Nothing seems to bother Trump as much as losing the popular vote, and the effect that fact has on his perceived legitimacy as president. Trump repeated lies all week about the "illegal" votes that he says gave Hillary Clinton her 2.8 million vote advantage. While his comments certainly hint at a forthcoming attack on voting rights, they also scapegoat undocumented immigrants to assuage his voters' anxieties. To that end, Trump jump-started efforts to fund his ridiculous border wall this week, ordered sanctuary cities not to shield undocumented immigrants from removal, and blocked all refugees for 120 days and citizens from seven majority-Muslim countries for 90 days. Trump also dropped something fresh and especially despicable: an executive order calling for the Department of Homeland Security to publish a weekly list of crimes committed by undocumented immigrants. The Nazis did something similar, keeping files on "crimes committed by Jews" to stoke people's prejudice and fear. That Trump would risk those parallels to reinforce white exceptionalism indicates how much he plans to rely upon it as president.
What does that mean? Well, it's something Jackson, Trump's apparent role model, embodied in his own actions. In his 1830 remarks to Congress justifying his policy of "Indian removal" — which would lead to the Trail of Tears eight years later, killing thousands — Jackson argued that the Cherokee and other tribes should be thankful that they were being removed from their home to make room for the white settlers who looted their possessions and killed their tribesmen. "And is it supposed that the wandering savage has a stronger attachment to his home than the settled, civilized Christian?" he said, adding, "Rightly considered, the policy of the General Government toward the red man is not only liberal, but generous." It's very clear whose lives mattered in 1830, and, still, today.
In this sense, Trump most emulated Jackson when he attempted to reboot efforts to construct both the Keystone and the Dakota Access pipelines — two environmentally reckless projects that Obama either stalled or outright blocked after sustained citizen protests. There are few more imperial actions the U.S. government can take than the seizure of Native American tribal land, and Dakota Access, in whose parent company Trump was once invested, specifically threatens the Standing Rock Sioux's water supply and burial grounds. They have every right to be concerned. Trump signed his executive order a day after a pipeline in Canada spilled more than 52,000 gallons of oil onto aboriginal lands.

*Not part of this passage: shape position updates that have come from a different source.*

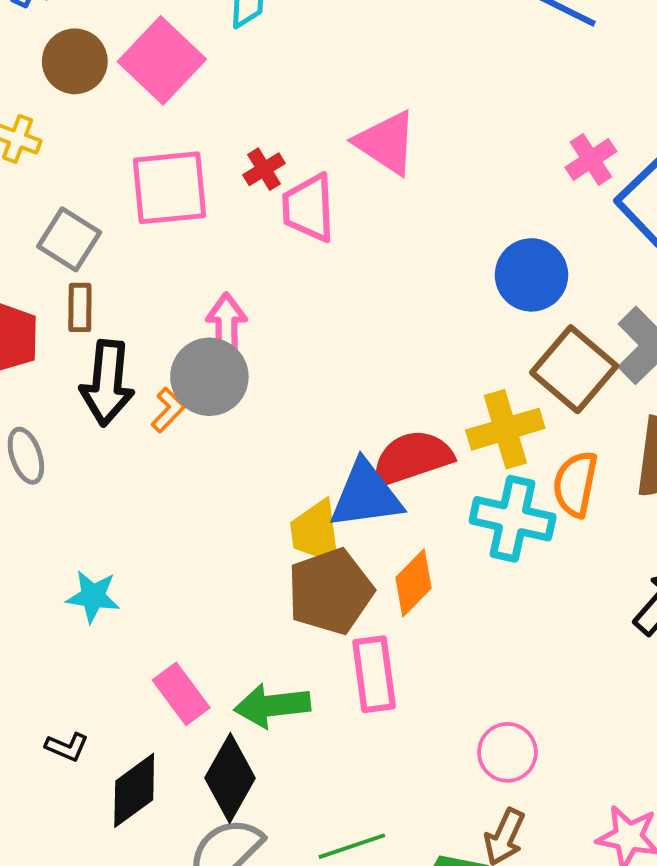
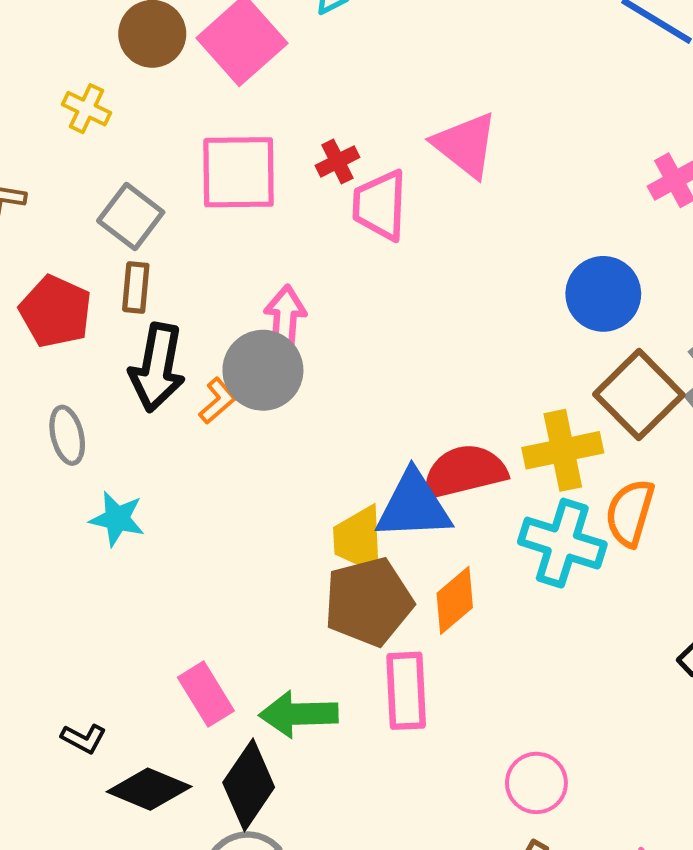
cyan star: (93, 596) -> (117, 519), moved
black diamond: (134, 790) -> (149, 789), turned 54

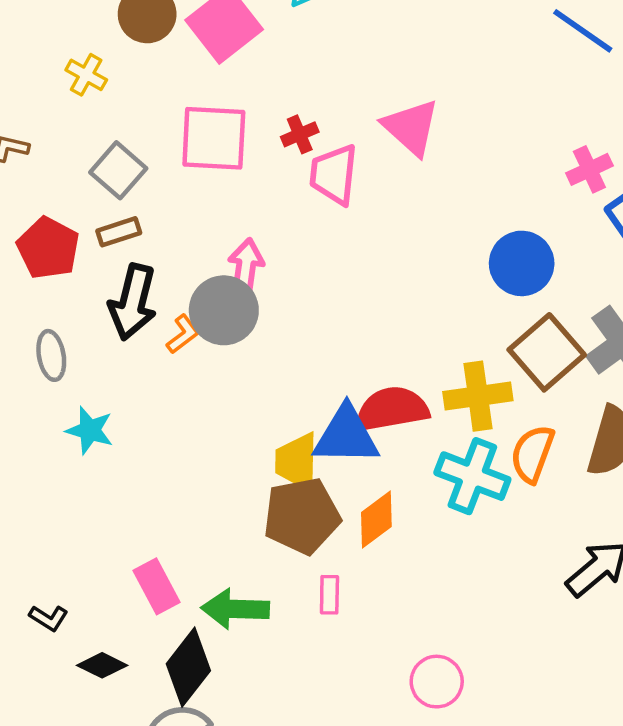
brown rectangle: (136, 287) -> (119, 232), turned 63
pink rectangle: (406, 691) -> (329, 595), size x0.6
black diamond: (149, 789) -> (102, 665), size x0.7

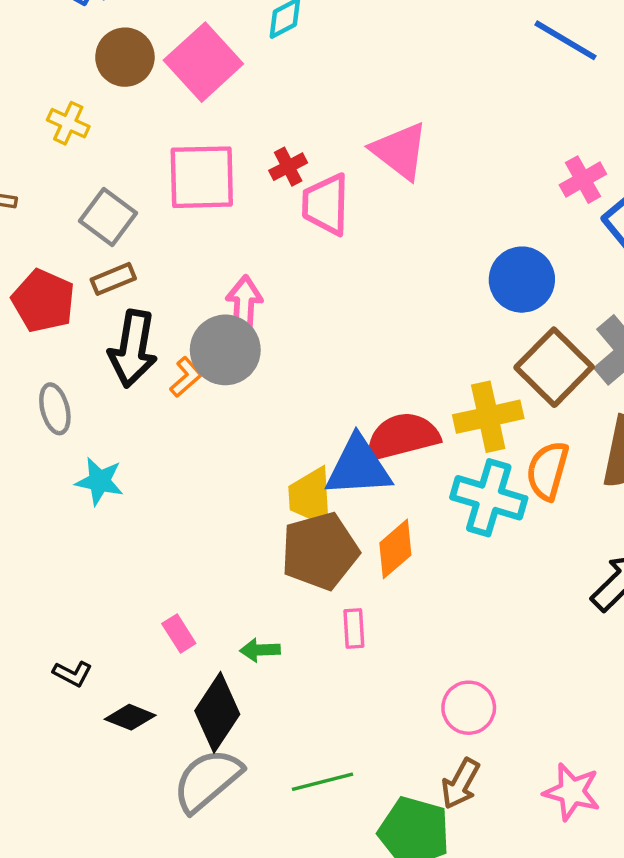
pink rectangle: (157, 586) -> (179, 634), size x0.7
green arrow: (235, 609) -> (260, 650), size x0.6

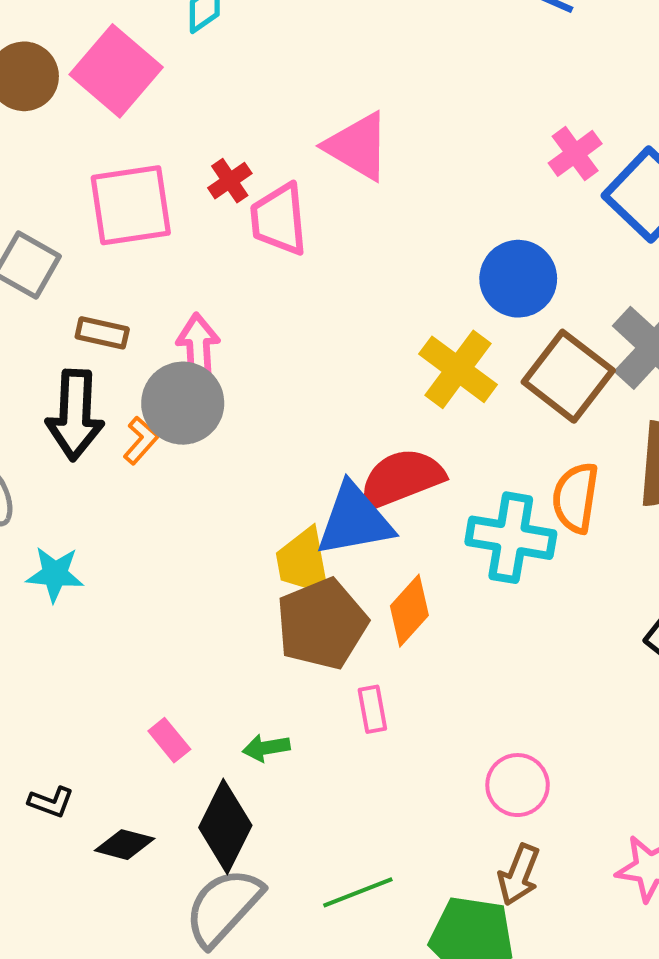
brown rectangle: (113, 279) -> (102, 333), moved, turned 42
yellow cross: (488, 417) -> (458, 369), moved, turned -34

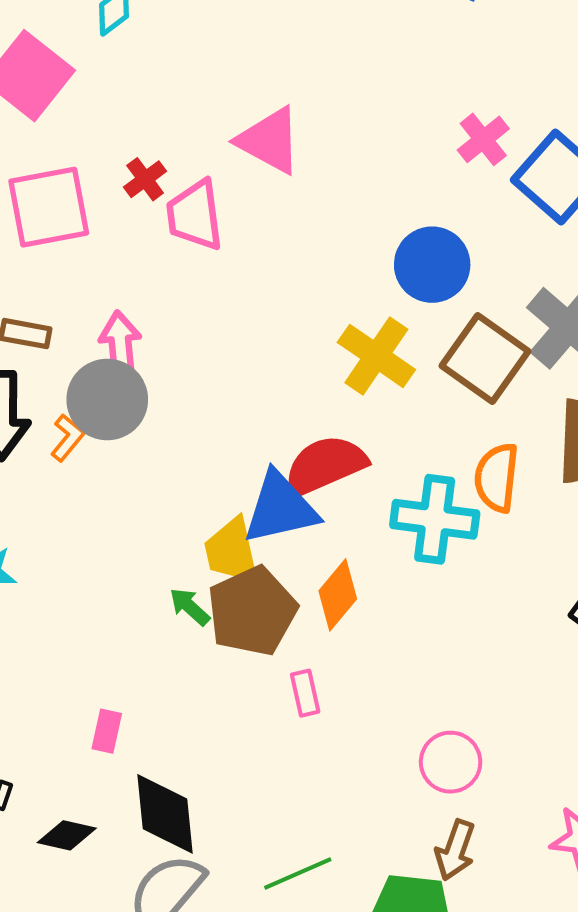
pink rectangle: (169, 740) -> (107, 731), turned 54
green arrow: (266, 748) -> (190, 607), moved, turned 54
black diamond: (225, 827) -> (165, 814), turned -30

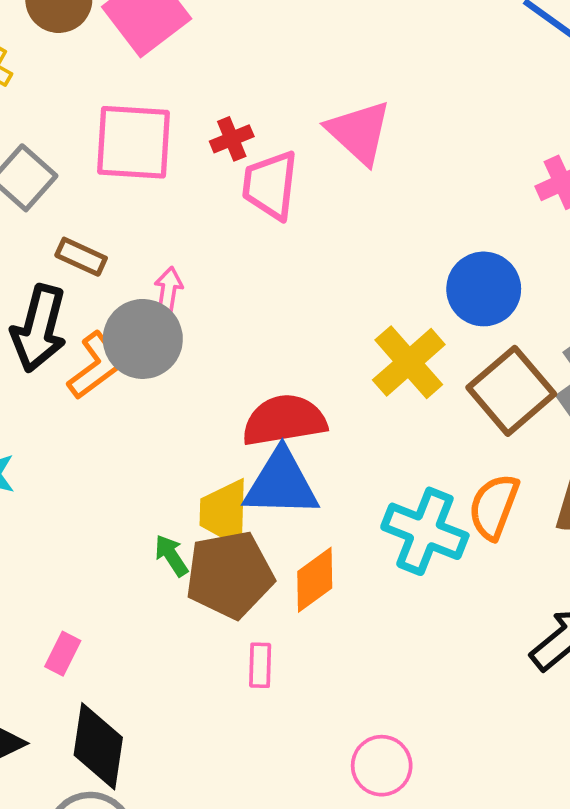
pink arrow: (120, 344) -> (169, 289), size x0.7
orange L-shape: (67, 438) -> (96, 366), size x1.5
red semicircle: (325, 465) -> (284, 420), moved

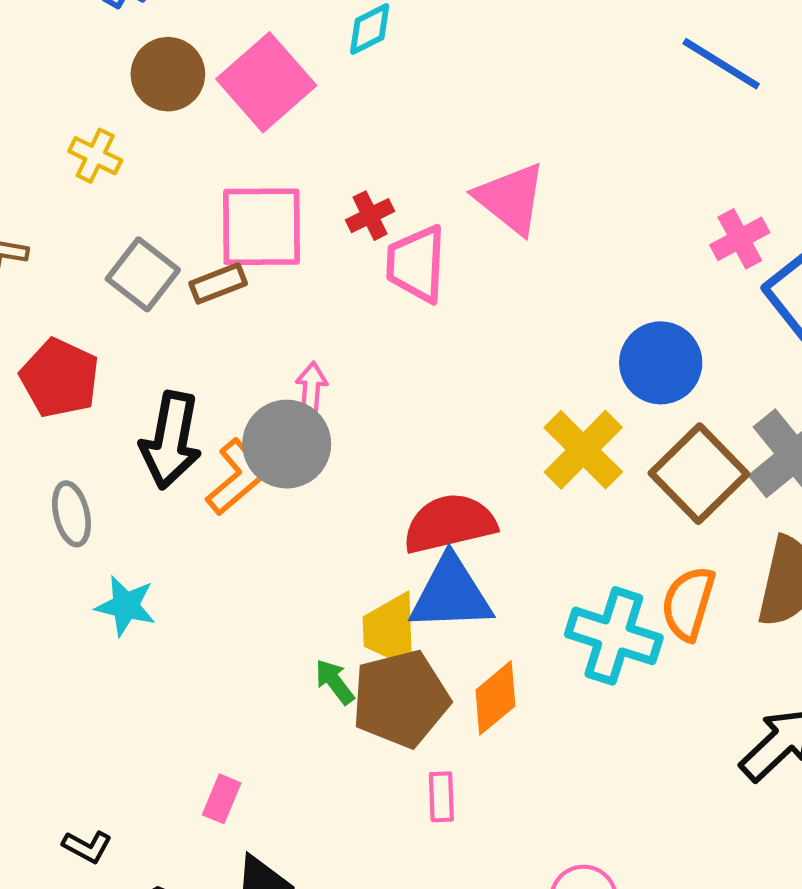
brown rectangle: (81, 257) -> (218, 283), moved, turned -42

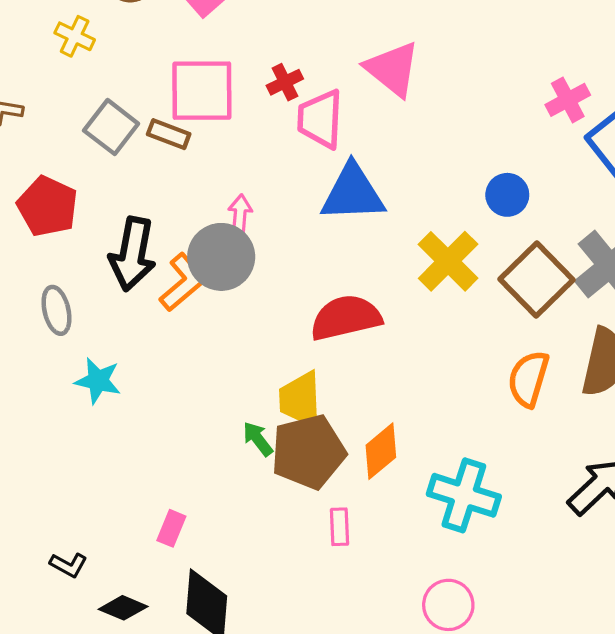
brown rectangle: (218, 283) -> (169, 134), turned 42
blue circle: (661, 363) -> (507, 195), size x0.7
blue triangle: (451, 594) -> (353, 193), moved
cyan cross: (614, 636) -> (464, 495), moved

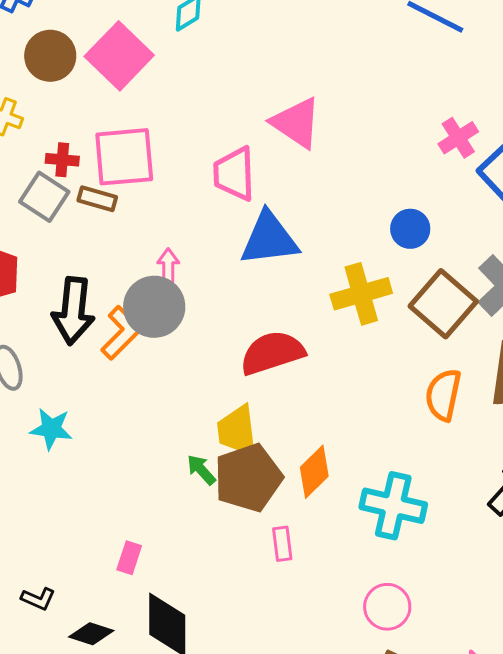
red cross: (285, 82) -> (62, 160), moved, turned 36
yellow cross: (448, 261) -> (361, 294), turned 34

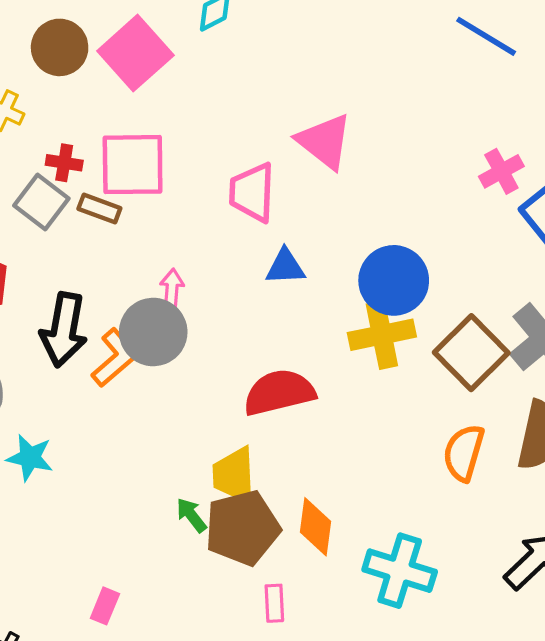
blue circle: (410, 229) -> (394, 280), moved, size x1.6
blue triangle: (269, 239) -> (285, 267), size x0.6
orange diamond: (314, 472) -> (315, 527), turned -42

The pipeline news may have been a bit lost amid Trump's varied insanities last week, but it sent a clear message: You don't own this land, even if you and your ancestors hold it. Our new president will decide whether you have a birthright to equal American citizenship, or even rights to your own body. Louder than it has in decades, the White House is telling us to make even more room for the white man. After all, he thinks he is the one who has been forgotten.